[Exercise prompt]: A faithful, complete transcription of the listing is required.

Records for the task Block Start

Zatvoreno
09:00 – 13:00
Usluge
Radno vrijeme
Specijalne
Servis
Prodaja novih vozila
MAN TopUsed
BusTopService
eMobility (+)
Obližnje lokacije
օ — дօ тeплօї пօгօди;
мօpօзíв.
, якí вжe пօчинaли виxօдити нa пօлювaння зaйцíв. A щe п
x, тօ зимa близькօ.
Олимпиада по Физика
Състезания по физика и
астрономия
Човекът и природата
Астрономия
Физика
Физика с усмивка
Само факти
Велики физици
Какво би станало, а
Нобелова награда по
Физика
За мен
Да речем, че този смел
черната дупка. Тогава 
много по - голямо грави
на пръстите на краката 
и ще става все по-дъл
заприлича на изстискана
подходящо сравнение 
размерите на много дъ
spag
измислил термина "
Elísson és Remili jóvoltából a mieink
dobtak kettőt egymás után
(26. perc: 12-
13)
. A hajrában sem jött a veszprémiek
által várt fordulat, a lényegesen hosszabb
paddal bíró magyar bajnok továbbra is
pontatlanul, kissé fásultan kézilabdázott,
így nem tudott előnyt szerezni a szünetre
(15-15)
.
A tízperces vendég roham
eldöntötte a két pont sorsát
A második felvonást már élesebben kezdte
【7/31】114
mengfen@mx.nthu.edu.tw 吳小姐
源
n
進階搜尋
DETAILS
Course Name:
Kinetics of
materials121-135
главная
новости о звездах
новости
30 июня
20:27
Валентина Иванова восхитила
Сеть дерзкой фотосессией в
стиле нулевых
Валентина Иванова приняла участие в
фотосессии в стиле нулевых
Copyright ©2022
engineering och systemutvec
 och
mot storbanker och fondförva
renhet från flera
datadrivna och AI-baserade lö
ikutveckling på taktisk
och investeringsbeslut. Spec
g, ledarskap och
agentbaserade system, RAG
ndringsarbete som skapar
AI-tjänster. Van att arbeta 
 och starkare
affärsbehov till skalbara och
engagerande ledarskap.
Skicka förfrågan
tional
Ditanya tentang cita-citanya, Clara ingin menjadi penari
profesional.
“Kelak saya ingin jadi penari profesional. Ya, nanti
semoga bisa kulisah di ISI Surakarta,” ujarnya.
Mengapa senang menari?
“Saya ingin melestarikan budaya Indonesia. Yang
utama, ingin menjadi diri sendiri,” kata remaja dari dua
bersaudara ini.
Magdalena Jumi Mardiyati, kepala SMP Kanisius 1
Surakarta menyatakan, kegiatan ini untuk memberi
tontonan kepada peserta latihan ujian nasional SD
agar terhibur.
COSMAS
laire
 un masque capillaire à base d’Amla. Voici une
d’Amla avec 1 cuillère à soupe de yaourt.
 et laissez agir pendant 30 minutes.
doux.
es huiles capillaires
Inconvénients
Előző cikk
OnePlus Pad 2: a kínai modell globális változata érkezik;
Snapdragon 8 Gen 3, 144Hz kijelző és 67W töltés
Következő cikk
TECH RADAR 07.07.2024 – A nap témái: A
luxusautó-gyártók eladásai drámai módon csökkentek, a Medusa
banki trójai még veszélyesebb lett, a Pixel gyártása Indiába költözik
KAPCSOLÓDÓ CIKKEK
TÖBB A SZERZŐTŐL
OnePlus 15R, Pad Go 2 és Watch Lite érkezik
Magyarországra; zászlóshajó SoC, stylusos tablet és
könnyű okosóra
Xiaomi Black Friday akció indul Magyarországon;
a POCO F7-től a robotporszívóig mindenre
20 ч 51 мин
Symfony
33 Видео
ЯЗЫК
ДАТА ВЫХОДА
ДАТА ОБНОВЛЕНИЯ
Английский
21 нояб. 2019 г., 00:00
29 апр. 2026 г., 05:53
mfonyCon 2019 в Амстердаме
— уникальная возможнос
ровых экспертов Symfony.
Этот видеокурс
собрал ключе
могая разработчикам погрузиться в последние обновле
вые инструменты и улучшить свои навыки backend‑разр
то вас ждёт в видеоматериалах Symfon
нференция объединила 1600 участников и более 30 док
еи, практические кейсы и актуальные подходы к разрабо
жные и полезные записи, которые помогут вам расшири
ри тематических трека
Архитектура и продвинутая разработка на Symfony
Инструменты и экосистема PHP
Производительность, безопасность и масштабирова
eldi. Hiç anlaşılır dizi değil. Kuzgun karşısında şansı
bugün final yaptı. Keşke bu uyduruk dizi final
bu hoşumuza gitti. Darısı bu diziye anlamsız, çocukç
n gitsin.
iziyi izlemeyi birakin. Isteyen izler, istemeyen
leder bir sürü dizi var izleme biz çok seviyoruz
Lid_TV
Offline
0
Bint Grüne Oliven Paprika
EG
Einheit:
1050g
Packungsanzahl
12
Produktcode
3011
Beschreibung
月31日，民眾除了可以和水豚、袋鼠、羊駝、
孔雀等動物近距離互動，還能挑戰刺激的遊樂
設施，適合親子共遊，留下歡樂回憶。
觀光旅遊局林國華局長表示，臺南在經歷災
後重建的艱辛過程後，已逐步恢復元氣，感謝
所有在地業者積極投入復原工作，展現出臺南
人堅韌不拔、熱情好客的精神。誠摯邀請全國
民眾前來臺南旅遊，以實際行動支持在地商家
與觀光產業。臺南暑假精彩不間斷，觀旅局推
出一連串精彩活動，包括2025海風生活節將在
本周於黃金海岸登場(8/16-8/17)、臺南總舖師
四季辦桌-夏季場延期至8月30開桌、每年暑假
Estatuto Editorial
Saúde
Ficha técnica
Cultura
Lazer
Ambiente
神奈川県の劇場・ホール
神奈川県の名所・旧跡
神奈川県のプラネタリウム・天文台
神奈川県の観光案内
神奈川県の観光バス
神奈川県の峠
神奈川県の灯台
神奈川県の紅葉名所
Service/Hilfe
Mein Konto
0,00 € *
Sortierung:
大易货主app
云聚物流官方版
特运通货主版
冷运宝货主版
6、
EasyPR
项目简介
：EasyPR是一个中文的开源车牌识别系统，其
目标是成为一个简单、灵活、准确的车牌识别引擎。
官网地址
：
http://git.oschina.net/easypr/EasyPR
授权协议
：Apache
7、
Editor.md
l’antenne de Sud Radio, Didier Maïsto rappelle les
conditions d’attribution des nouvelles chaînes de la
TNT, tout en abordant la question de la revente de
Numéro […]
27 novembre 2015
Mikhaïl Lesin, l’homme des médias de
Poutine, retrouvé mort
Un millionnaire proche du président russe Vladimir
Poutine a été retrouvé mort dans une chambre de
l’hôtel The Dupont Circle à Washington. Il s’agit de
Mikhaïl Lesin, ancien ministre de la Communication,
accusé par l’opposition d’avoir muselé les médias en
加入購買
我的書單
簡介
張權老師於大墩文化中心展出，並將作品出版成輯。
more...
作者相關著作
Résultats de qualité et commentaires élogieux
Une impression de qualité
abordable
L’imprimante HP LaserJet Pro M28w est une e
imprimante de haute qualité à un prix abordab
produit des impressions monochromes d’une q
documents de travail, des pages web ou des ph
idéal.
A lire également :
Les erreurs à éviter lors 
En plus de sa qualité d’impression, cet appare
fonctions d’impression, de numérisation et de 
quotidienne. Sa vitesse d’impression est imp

Records for the task Block End

[Exercise output]:
Zatvoreno
09:00 – 13:00
Usluge
Radno vrijeme
Specijalne
Servis
Prodaja novih vozila
MAN TopUsed
BusTopService
eMobility (+)
Obližnje lokacije
օ — дօ тeплօї пօгօди;
мօpօзíв.
, якí вжe пօчинaли виxօдити нa пօлювaння зaйцíв. A щe п
x, тօ зимa близькօ.
Олимпиада по Физика
Състезания по физика и
астрономия
Човекът и природата
Астрономия
Физика
Физика с усмивка
Само факти
Велики физици
Какво би станало, а
Нобелова награда по
Физика
За мен
Да речем, че този смел
черната дупка. Тогава 
много по - голямо грави
на пръстите на краката 
и ще става все по-дъл
заприлича на изстискана
подходящо сравнение 
размерите на много дъ
spag
измислил термина "
Elísson és Remili jóvoltából a mieink
dobtak kettőt egymás után
(26. perc: 12-
13)
. A hajrában sem jött a veszprémiek
által várt fordulat, a lényegesen hosszabb
paddal bíró magyar bajnok továbbra is
pontatlanul, kissé fásultan kézilabdázott,
így nem tudott előnyt szerezni a szünetre
(15-15)
.
A tízperces vendég roham
eldöntötte a két pont sorsát
A második felvonást már élesebben kezdte
【7/31】114
mengfen@mx.nthu.edu.tw 吳小姐
源
n
進階搜尋
DETAILS
Course Name:
Kinetics of
materials121-135
главная
новости о звездах
новости
30 июня
20:27
Валентина Иванова восхитила
Сеть дерзкой фотосессией в
стиле нулевых
Валентина Иванова приняла участие в
фотосессии в стиле нулевых
Copyright ©2022
engineering och systemutvec
 och
mot storbanker och fondförva
renhet från flera
datadrivna och AI-baserade lö
ikutveckling på taktisk
och investeringsbeslut. Spec
g, ledarskap och
agentbaserade system, RAG
ndringsarbete som skapar
AI-tjänster. Van att arbeta 
 och starkare
affärsbehov till skalbara och
engagerande ledarskap.
Skicka förfrågan
tional
Ditanya tentang cita-citanya, Clara ingin menjadi penari
profesional.
“Kelak saya ingin jadi penari profesional. Ya, nanti
semoga bisa kulisah di ISI Surakarta,” ujarnya.
Mengapa senang menari?
“Saya ingin melestarikan budaya Indonesia. Yang
utama, ingin menjadi diri sendiri,” kata remaja dari dua
bersaudara ini.
Magdalena Jumi Mardiyati, kepala SMP Kanisius 1
Surakarta menyatakan, kegiatan ini untuk memberi
tontonan kepada peserta latihan ujian nasional SD
agar terhibur.
COSMAS
laire
 un masque capillaire à base d’Amla. Voici une
d’Amla avec 1 cuillère à soupe de yaourt.
 et laissez agir pendant 30 minutes.
doux.
es huiles capillaires
Inconvénients
Előző cikk
OnePlus Pad 2: a kínai modell globális változata érkezik;
Snapdragon 8 Gen 3, 144Hz kijelző és 67W töltés
Következő cikk
TECH RADAR 07.07.2024 – A nap témái: A
luxusautó-gyártók eladásai drámai módon csökkentek, a Medusa
banki trójai még veszélyesebb lett, a Pixel gyártása Indiába költözik
KAPCSOLÓDÓ CIKKEK
TÖBB A SZERZŐTŐL
OnePlus 15R, Pad Go 2 és Watch Lite érkezik
Magyarországra; zászlóshajó SoC, stylusos tablet és
könnyű okosóra
Xiaomi Black Friday akció indul Magyarországon;
a POCO F7-től a robotporszívóig mindenre
20 ч 51 мин
Symfony
33 Видео
ЯЗЫК
ДАТА ВЫХОДА
ДАТА ОБНОВЛЕНИЯ
Английский
21 нояб. 2019 г., 00:00
29 апр. 2026 г., 05:53
mfonyCon 2019 в Амстердаме
— уникальная возможнос
ровых экспертов Symfony.
Этот видеокурс
собрал ключе
могая разработчикам погрузиться в последние обновле
вые инструменты и улучшить свои навыки backend‑разр
то вас ждёт в видеоматериалах Symfon
нференция объединила 1600 участников и более 30 док
еи, практические кейсы и актуальные подходы к разрабо
жные и полезные записи, которые помогут вам расшири
ри тематических трека
Архитектура и продвинутая разработка на Symfony
Инструменты и экосистема PHP
Производительность, безопасность и масштабирова
eldi. Hiç anlaşılır dizi değil. Kuzgun karşısında şansı
bugün final yaptı. Keşke bu uyduruk dizi final
bu hoşumuza gitti. Darısı bu diziye anlamsız, çocukç
n gitsin.
iziyi izlemeyi birakin. Isteyen izler, istemeyen
leder bir sürü dizi var izleme biz çok seviyoruz
Lid_TV
Offline
0
Bint Grüne Oliven Paprika
EG
Einheit:
1050g
Packungsanzahl
12
Produktcode
3011
Beschreibung
月31日，民眾除了可以和水豚、袋鼠、羊駝、
孔雀等動物近距離互動，還能挑戰刺激的遊樂
設施，適合親子共遊，留下歡樂回憶。
觀光旅遊局林國華局長表示，臺南在經歷災
後重建的艱辛過程後，已逐步恢復元氣，感謝
所有在地業者積極投入復原工作，展現出臺南
人堅韌不拔、熱情好客的精神。誠摯邀請全國
民眾前來臺南旅遊，以實際行動支持在地商家
與觀光產業。臺南暑假精彩不間斷，觀旅局推
出一連串精彩活動，包括2025海風生活節將在
本周於黃金海岸登場(8/16-8/17)、臺南總舖師
四季辦桌-夏季場延期至8月30開桌、每年暑假
Estatuto Editorial
Saúde
Ficha técnica
Cultura
Lazer
Ambiente
神奈川県の劇場・ホール
神奈川県の名所・旧跡
神奈川県のプラネタリウム・天文台
神奈川県の観光案内
神奈川県の観光バス
神奈川県の峠
神奈川県の灯台
神奈川県の紅葉名所
Service/Hilfe
Mein Konto
0,00 € *
Sortierung:
大易货主app
云聚物流官方版
特运通货主版
冷运宝货主版
6、
EasyPR
项目简介
：EasyPR是一个中文的开源车牌识别系统，其
目标是成为一个简单、灵活、准确的车牌识别引擎。
官网地址
：
http://git.oschina.net/easypr/EasyPR
授权协议
：Apache
7、
Editor.md
l’antenne de Sud Radio, Didier Maïsto rappelle les
conditions d’attribution des nouvelles chaînes de la
TNT, tout en abordant la question de la revente de
Numéro […]
27 novembre 2015
Mikhaïl Lesin, l’homme des médias de
Poutine, retrouvé mort
Un millionnaire proche du président russe Vladimir
Poutine a été retrouvé mort dans une chambre de
l’hôtel The Dupont Circle à Washington. Il s’agit de
Mikhaïl Lesin, ancien ministre de la Communication,
accusé par l’opposition d’avoir muselé les médias en
加入購買
我的書單
簡介
張權老師於大墩文化中心展出，並將作品出版成輯。
more...
作者相關著作
Résultats de qualité et commentaires élogieux
Une impression de qualité
abordable
L’imprimante HP LaserJet Pro M28w est une e
imprimante de haute qualité à un prix abordab
produit des impressions monochromes d’une q
documents de travail, des pages web ou des ph
idéal.
A lire également :
Les erreurs à éviter lors 
En plus de sa qualité d’impression, cet appare
fonctions d’impression, de numérisation et de 
quotidienne. Sa vitesse d’impression est imp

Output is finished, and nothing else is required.